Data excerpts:
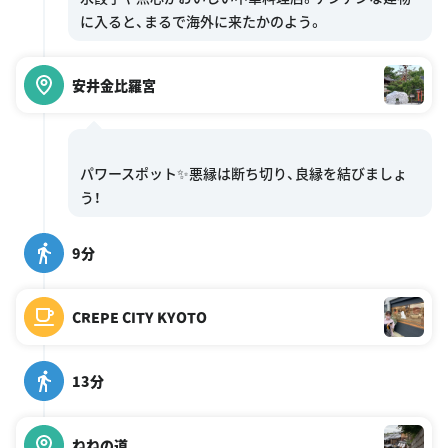
安井金比羅宮
パワースポット✨悪縁は断ち切り、良縁を結びましょ
9分
CREPE CITY KYOTO
13分
ねねの道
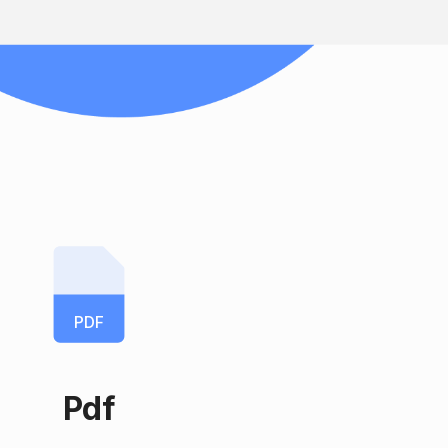
PDF
Pdf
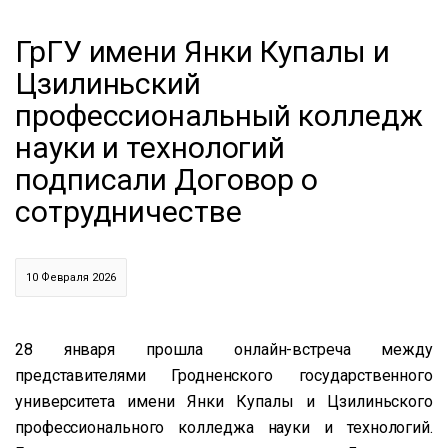
ГрГУ имени Янки Купалы и
Цзилиньский
профессиональный колледж
науки и технологий
подписали Договор о
сотрудничестве
10 Февраля 2026
28 января прошла онлайн-встреча между
представителями Гродненского государственного
университета имени Янки Купалы и Цзилиньского
профессионального колледжа науки и технологий.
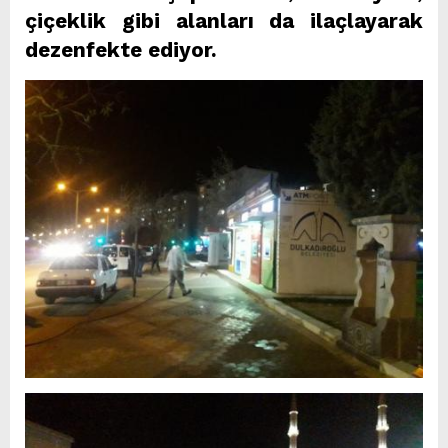
çiçeklik gibi alanları da ilaçlayarak
dezenfekte ediyor.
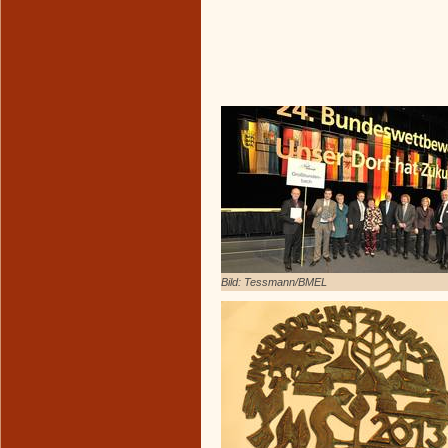
Bild: Tessmann/BMEL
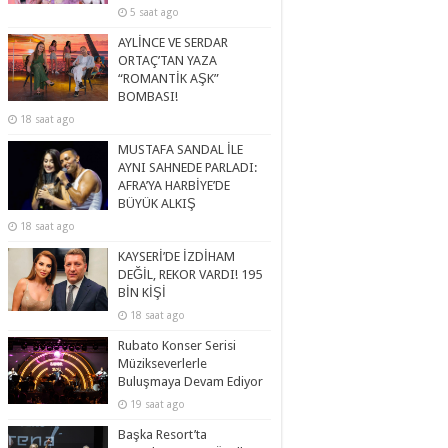
5 saat ago
AYLİNCE VE SERDAR
ORTAÇ’TAN YAZA
“ROMANTİK AŞK”
BOMBASI!
18 saat ago
MUSTAFA SANDAL İLE
AYNI SAHNEDE PARLADI:
AFRA’YA HARBİYE’DE
BÜYÜK ALKIŞ
18 saat ago
KAYSERİ’DE İZDİHAM
DEĞİL, REKOR VARDI! 195
BİN KİŞİ
18 saat ago
Rubato Konser Serisi
Müzikseverlerle
Buluşmaya Devam Ediyor
19 saat ago
Başka Resort’ta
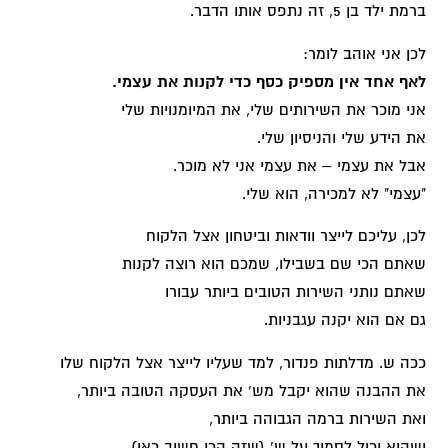
ברמת ילד בן 5, זה נתפס אותו הדבר.
לכן אני אוהב לומר:
לאף אחד אין מספיק כסף כדי לקנות את עצמי.
אני מוכר את השירותים שלי, את המיומנויות שלי
את הידע שלי והניסיון שלי.
אבל את עצמי – את עצמי אני לא מוכר.
"עצמי" לא למכירה, הוא שלי.
לכן, עליכם לייצר וודאות וביטחון אצל הלקוח
שאתם הכי שם בשבילו, שמכם הוא רוצה לקנות
שאתם נותני השירות הטובים ביותר עבורו
גם אם הוא יקנה עגבניות.
ככה ש. מדלתות פנדור, למד שעליו לייצר אצל הלקוח שלו
את ההבנה שהוא יקבל מש' את העסקה הטובה ביותר,
ואת השירות ברמה הגבוהה ביותר,
ושהוא יכול לסמוך על ש' (שזה הכי חשוב כאן)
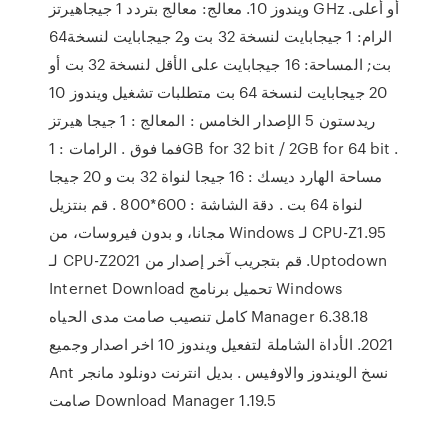
ويندوز 10. معالج: معالج بتردد 1 جيجاهيرتز GHz أو أعلى.
الرام: 1 جيجابايت لنسخة 32 بت و2 جيجابايت لنسخة64
بت; المساحة: 16 جيجابايت على الأقل لنسخة 32 بت أو
20 جيجابايت لنسخة 64 بت متطلبات تشغيل ويندوز 10
ريدستون 5 الإصدار الخامس : المعالج : 1 جيجا هيرتز
فما فوق . الرامات : 1GB for 32 bit / 2GB for 64 bit .
مساحة الهارد ديسك : 16 جيجا لنواة 32 بت و 20 جيجا
لنواة 64 بت . دقة الشاشة : 600*800 . ‫قم بنتزيل
CPU-Z1.95 لـ Windows مجانا، و بدون فيروسات، من
Uptodown. قم بتجريب آخر إصدار من CPU-Z2021 لـ
Windows تحميل برنامج Internet Download
Manager 6.38.18 كامل تنصيب صامت مدى الحياه
2021. الأداة الشاملة لتفعيل ويندوز 10 اخر اصدار وجميع
نسخ الويندوز والاوفيس . بديل انترنت دونلود مانجر Ant
Download Manager 1.19.5 صامت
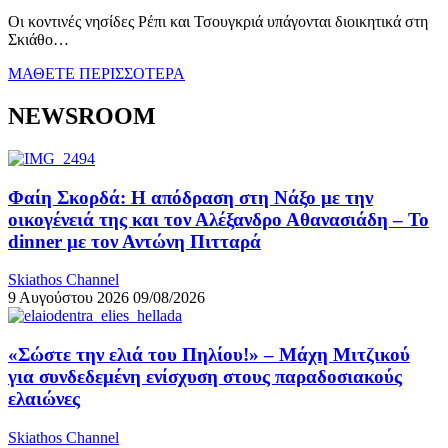
Οι κοντινές νησίδες Ρέπι και Τσουγκριά υπάγονται διοικητικά στη
Σκιάθο…
ΜΑΘΕΤΕ ΠΕΡΙΣΣΟΤΕΡΑ
NEWSROOM
Φαίη Σκορδά: Η απόδραση στη Νάξο με την
οικογένειά της και τον Αλέξανδρο Αθανασιάδη – Το
dinner με τον Αντώνη Πιτταρά
Skiathos Channel
9 Αυγούστου 2026
09/08/2026
«Σώστε την ελιά του Πηλίου!» – Μάχη Μιτζικού
για συνδεδεμένη ενίσχυση στους παραδοσιακούς
ελαιώνες
Skiathos Channel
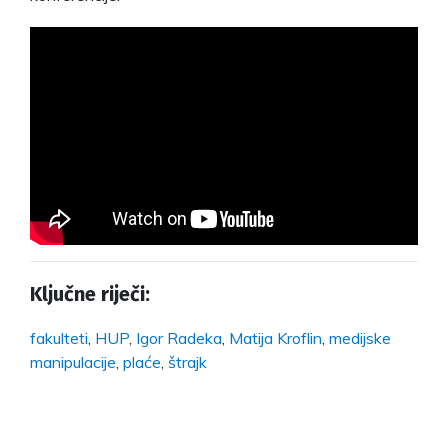
Ključne riječi:
fakulteti
,
HUP
,
Igor Radeka
,
Matija Kroflin
,
medijske
manipulacije
,
plaće
,
štrajk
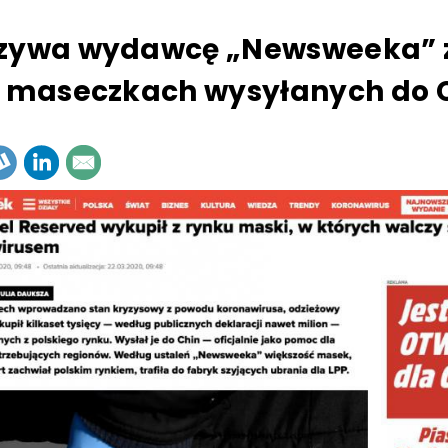
ozywa wydawcę „Newsweeka” 
o maseczkach wysyłanych do 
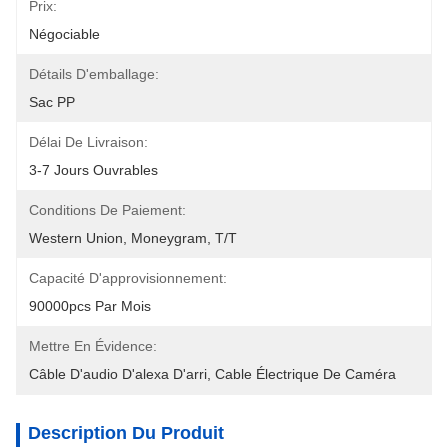
Prix:
Négociable
Détails D'emballage:
Sac PP
Délai De Livraison:
3-7 Jours Ouvrables
Conditions De Paiement:
Western Union, Moneygram, T/T
Capacité D'approvisionnement:
90000pcs Par Mois
Mettre En Évidence:
Câble D'audio D'alexa D'arri
, 
Cable Électrique De Caméra
Description Du Produit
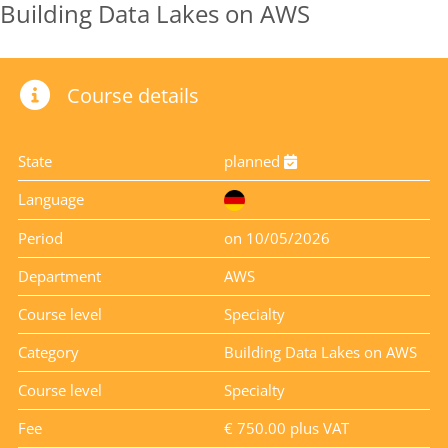
Building Data Lakes on AWS
Course details
State
planned
Language
Period
on 10/05/2026
Department
AWS
Course level
Specialty
Category
Building Data Lakes on AWS
Course level
Specialty
Fee
€ 750.00 plus VAT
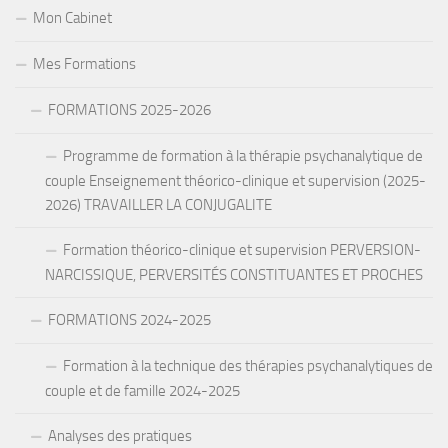
Mon Cabinet
Mes Formations
FORMATIONS 2025-2026
Programme de formation à la thérapie psychanalytique de
couple Enseignement théorico-clinique et supervision (2025-
2026) TRAVAILLER LA CONJUGALITE
Formation théorico-clinique et supervision PERVERSION-
NARCISSIQUE, PERVERSITÉS CONSTITUANTES ET PROCHES
FORMATIONS 2024-2025
Formation à la technique des thérapies psychanalytiques de
couple et de famille 2024-2025
Analyses des pratiques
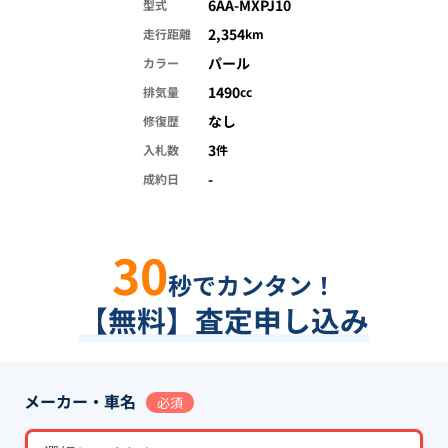
6AA-MXPJ10
型式
2,354
走行距離
km
パール
カラー
1490
排気量
cc
なし
修復歴
3
入札数
件
-
成約日
30
秒でカンタン！
【無料】査定申し込み
メーカー・車名
必須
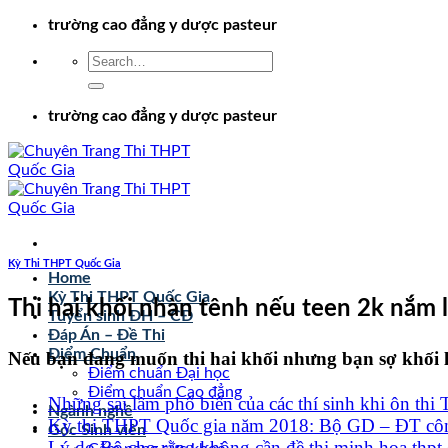
Chuyển
trường cao đẳng y dược pasteur
đến
nội
dung
trường cao đẳng y dược pasteur
Kỳ Thi THPT Quốc Gia
Home
Kỳ Thi THPT Quốc Gia
Thi hai khối nhàn tênh nếu teen 2k nắm
Tuyển sinh ĐH – CĐ
Đáp Án – Đề Thi
Điểm Chuẩn
Nếu bạn đang muốn thi hai khối nhưng bạn sợ khối l
Điểm chuẩn Đại học
Điểm chuẩn Cao đẳng
Những sai lầm phổ biến của các thí sinh khi ôn th
Ngành nghề
Kỳ thi THPT Quốc gia năm 2018: Bộ GD – ĐT công 
Góc Sinh viên
Lý do Bộ cho rằng không cần đề thi minh họa thpt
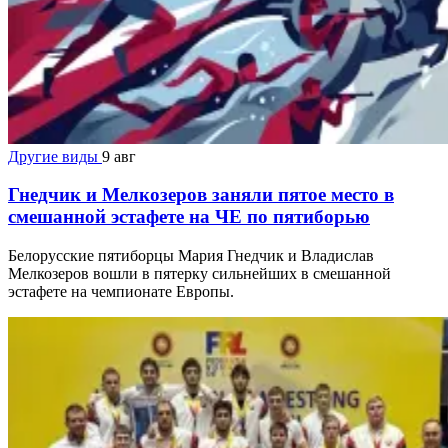
Другие виды
9 авг
Гнедчик и Мелкозеров заняли пятое место в
смешанной эстафете на ЧЕ по пятиборью
Белорусские пятиборцы Мария Гнедчик и Владислав
Мелкозеров вошли в пятерку сильнейших в смешанной
эстафете на чемпионате Европы.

### PROBLEM DETAILS
Return every line from the records above that holds the word "מוכר".

### WRITTEN ANSWER
אני מוכר את השירותים שלי, את המיומנויות שלי
אבל את עצמי – את עצמי אני לא מוכר.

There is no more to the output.